What do I admire most about Rock Raiders? Is it the great graphics, the simple controls, or the engaging missions? I do like all of these things. But one of the most endearing things about this game is its almost total lack of violence. Even when confronted with hostile life forms, you can’t kill them – only send them away, freeze them, or use other non-lethal means to hold them at bay. This game is unequivocally, absolutely safe to unleash on the kids, even the young ones, since the characters speak through expressive grunts and non-verbal vocalizations. The mission briefings require some reading skills, but they’re not exactly written in acronym-heavy armed forces lingo. They’re pretty simple too.
But the simplicity of the game’s setting is deceptive. The first full-fledged, non-tutorial mission is quite a challenge, and that element of the game ramps up in later levels. The first time I ever sat down to play this game, before I knew it I’d spent three hours playing it. It’s addictive and aggressively cute at the same time.
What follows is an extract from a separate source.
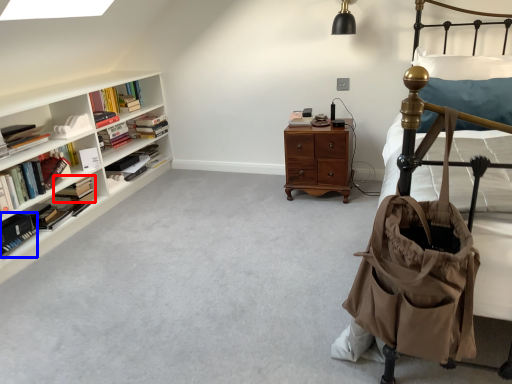 Question: Which point is closer to the camera, book (highlighted by a red box) or book (highlighted by a blue box)?

Choices:
 (A) book
 (B) book

Answer: (B)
Have I raved about the graphics yet? The lighting effects and textures are awesome, and the cutscenes (starring wonderfully CGI-rendered Lego men facing the trials and terrors of the alien world) are very impressive. And when you requisition a vehicle from your mothership, it looks just like the corresponding toy, complete with the prerequisite little pegs and holes that pepper every Lego brick in existence. That, I thought, was just immensely cool.
I give this one four quarters. I love it. It’s a real hoot, and makes me wish I still had some Legos (even if they’re not the fancy-schmancy, pre-molded kits we have today that build specific Star Wars vehicles and whatnot). Why not the full dollar? I have a huge problem with one aspect of the game: there is no true way to save your game. The game relies on the “password” system, and does not allow saves to a memory card. Let me ask you this, Lego: if your target audience is kids, shouldn’t this part of the game be as easy as possible? Granted, real time strategy for children is a novel idea, and entails some complexity. But does that complexity need to extend as far as a two-dozen-character password instead of one block on a memory card? Bad call in a big way – in my opinion, of course.
Speaking of vehicles, this game also had a built-in toy line. Lego isn’t a slow company. If anything, the game will spark the imagination, and kids will pick up the toys and take it from there, creating even more interesting adventures than the ones they can have in the game. As it should be.